Models

Hooman is bring-your-own-model by design: local llama.cpp / MLX with no API keys, hosted providers with your keys, or OpenAI-compatible baseUrls pointed at private gateways and vLLM clusters. First-run setup (CLI and VS Code) validates one provider and writes its available chat LLMs into config.json. That file splits model configuration into reusable providers (credentials and provider-level options) and llms (named model presets that reference a provider by name). Each provider page below covers its options fields, reasoning support, and example configs.

Supported providers

Provider	Runtime id
Anthropic	`anthropic`
Azure	`azure`
Bedrock	`bedrock`
Google	`google`
Groq	`groq`
llama.cpp	`llama-cpp`
MiniMax	`minimax`
MLX	`mlx`
Moonshot	`moonshot`
Ollama	`ollama`
OpenAI	`openai`
OpenRouter	`openrouter`
xAI	`xai`

Shared shape

{
  "name": "MiniMax",
  "provider": "minimax",
  "options": {
    "apiKey": "..."
  }
}

{
  "name": "MiniMax M3",
  "provider": "MiniMax",
  "options": {
    "model": "MiniMax-M3",
    "temperature": 1,
    "maxTokens": 4096
  },
  "default": true
}

Every llms entry, regardless of provider, carries the same normalized options shape: model (required), optional temperature, optional topP, optional maxTokens (Google maps this to the SDK’s maxOutputTokens), and optional context (context size in tokens — only honored by the local llama.cpp and MLX providers, where it overrides the provider-level context and feeds the context-usage gauge; other providers ignore it).
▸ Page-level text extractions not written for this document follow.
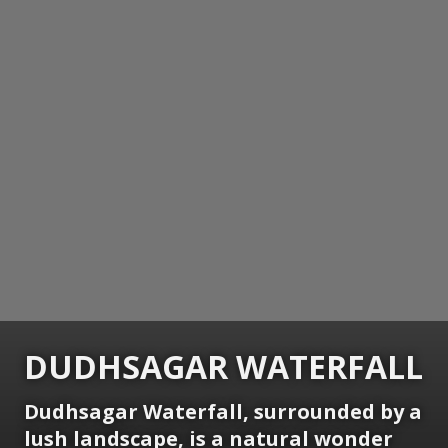
DUDHSAGAR WATERFALL
Dudhsagar Waterfall, surrounded by a
lush landscape, is a natural wonder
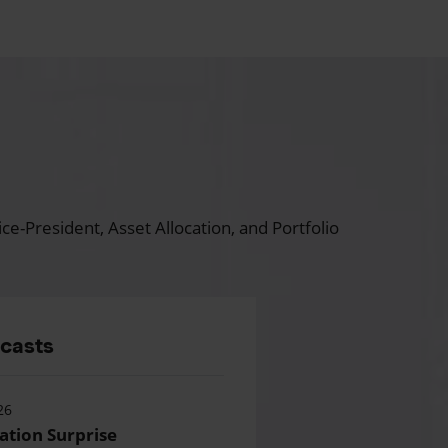
ce-President, Asset Allocation, and Portfolio
dcasts
26
lation Surprise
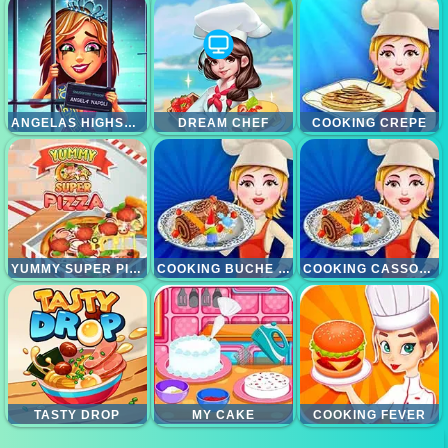
ANGELAS HIGHSCHOOL REUNION
DREAM CHEF
COOKING CREPE
YUMMY SUPER PIZZA
COOKING BUCHE DE NOEL
COOKING CASSOULET
TASTY DROP
MY CAKE
COOKING FEVER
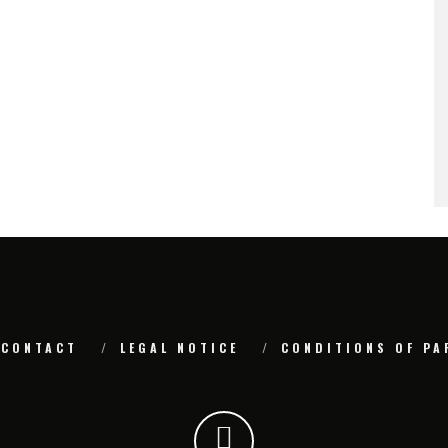
CONTACT
LEGAL NOTICE
CONDITIONS OF PA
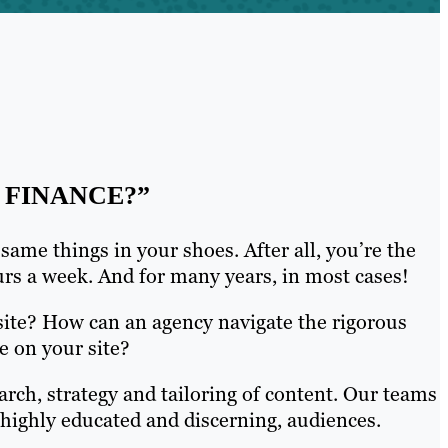
 FINANCE?”
ame things in your shoes. After all, you’re the
hours a week. And for many years, in most cases!
site? How can an agency navigate the rigorous
e on your site?
arch, strategy and tailoring of content. Our teams
n highly educated and discerning, audiences.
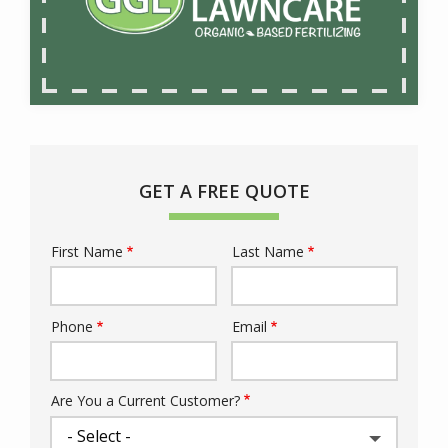
GET A FREE QUOTE
First Name
Last Name
Name
Phone
Email
Contact
Info
Are You a Current Customer?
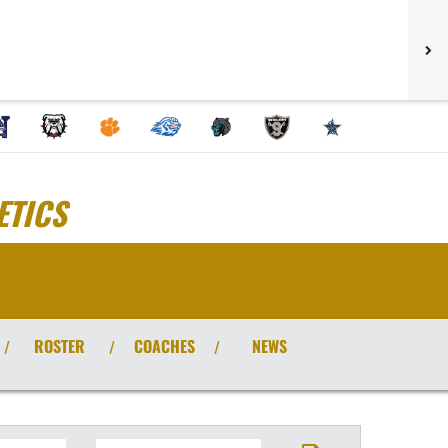
ETICS
ROSTER
COACHES
NEWS
/
/
/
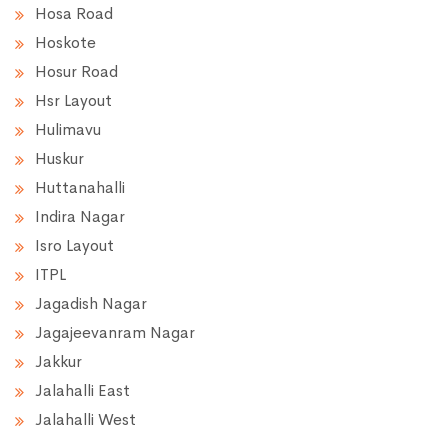
Hosa Road
Hoskote
Hosur Road
Hsr Layout
Hulimavu
Huskur
Huttanahalli
Indira Nagar
Isro Layout
ITPL
Jagadish Nagar
Jagajeevanram Nagar
Jakkur
Jalahalli East
Jalahalli West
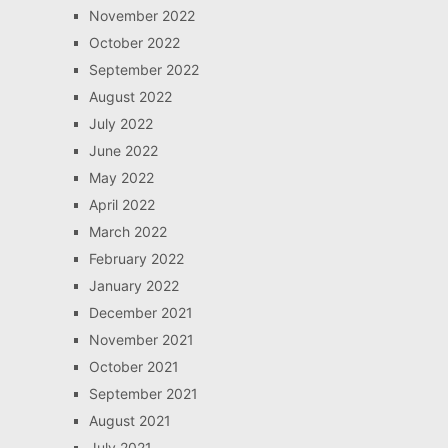
November 2022
October 2022
September 2022
August 2022
July 2022
June 2022
May 2022
April 2022
March 2022
February 2022
January 2022
December 2021
November 2021
October 2021
September 2021
August 2021
July 2021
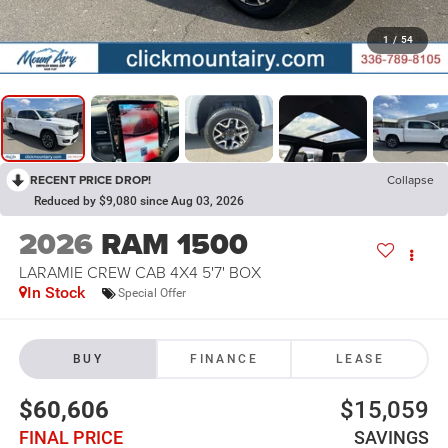
1
/
54
RECENT PRICE DROP!
Collapse
Reduced by $9,080 since Aug 03, 2026
2026
RAM 1500
LARAMIE CREW CAB 4X4 5'7' BOX
In Stock
Special Offer
BUY
FINANCE
LEASE
$60,606
$15,059
FINAL PRICE
SAVINGS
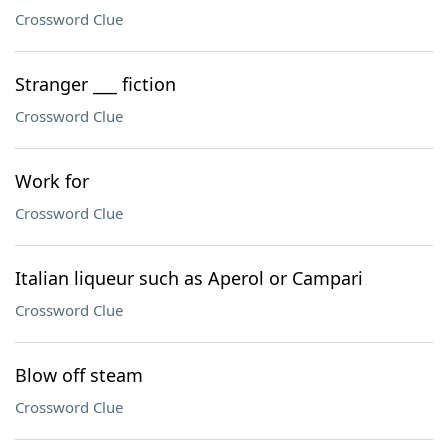
Crossword Clue
Stranger ___ fiction
Crossword Clue
Work for
Crossword Clue
Italian liqueur such as Aperol or Campari
Crossword Clue
Blow off steam
Crossword Clue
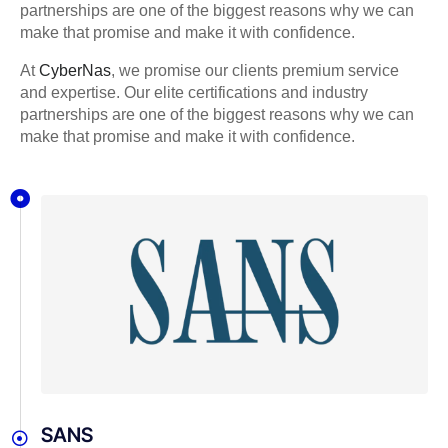
partnerships are one of the biggest reasons why we can
make that promise and make it with confidence.
At
CyberNas
, we promise our clients premium service
and expertise. Our elite certifications and industry
partnerships are one of the biggest reasons why we can
make that promise and make it with confidence.
SANS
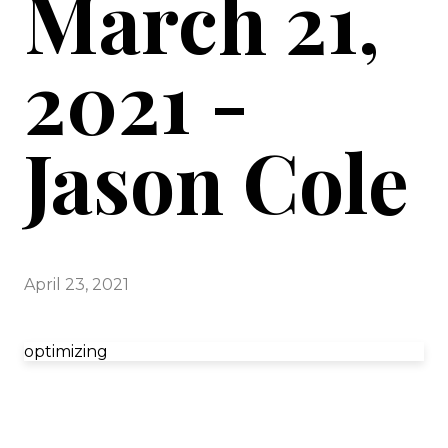
March 21,
2021 -
Jason Cole
April 23, 2021
optimizing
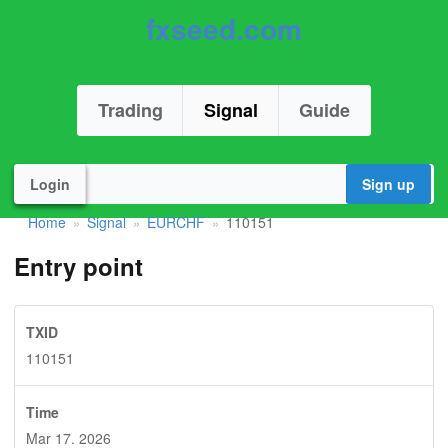
fxseed.com
Trading
Signal
Guide
Login
Sign up
Home
Signal
EURCHF
110151
»
»
»
Entry point
TXID
110151
Time
Mar 17. 2026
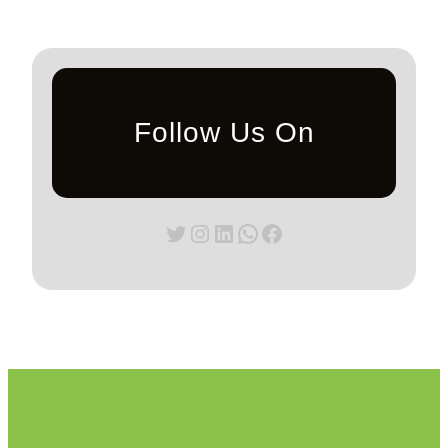
Follow Us On
Twitter
Instagram
LinkedIn
WhatsApp
Facebook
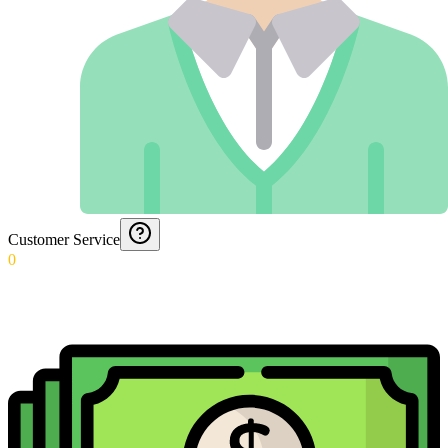
Customer Service
0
All reasoning-capable providers additionally share a common optional reasoning object on the provider options: { effort?, summary?, display? }. effort ("minimal" | "low" | "medium" | "high") enables thinking; summary (OpenAI/Azure Responses API only) controls summary verbosity; display (Bedrock Claude / MiniMax only) controls whether the reasoning trace is returned. Each provider page documents its exact mapping.

Reasoning options

Provider-level options.reasoning uses the same normalized shape everywhere, even though each backend maps it differently:

Field	Type	Used by
`effort`	`“minimal”	“low”
`summary`	`“auto”	“concise”
`display`	`“summarized”	“omitted”`

Notes:

reasoning belongs on the provider entry, not the per-LLM options block.
top-level reasoning in config.json is separate: it controls how reasoning is displayed in the UI, not whether the model reasons.
Providers that do not support a given field simply ignore it or reject it as documented on their provider page.

LLM metadata

Each LLM entry may carry an optional metadata block used to display context-window utilization and cumulative session cost in the chat status bar, the VS Code extension footer, and via ACP usage_update:

{
  "name": "Haiku 4.5",
  "provider": "LiteLLM Anthropic",
  "metadata": {
    "name": "claude-haiku-4.5",
    "context": 200000,
    "costs": { "input/m": 1, "cache/m": 0.1, "output/m": 5 },
    "modality": { "text": true, "image": true, "pdf": true }
  },
  "options": { "model": "claude-haiku-4.5" },
  "default": true
}

metadata.name is required when the block is present, and is the identifier looked up in the models.dev catalog (cached under ~/.hooman/cache/, refreshed at most once daily). When metadata is omitted, options.model is used as the lookup name.
metadata.context (window size in tokens) and metadata.costs (USD per million tokens; "cache/m" prices cached-input reads) override whatever models.dev resolves.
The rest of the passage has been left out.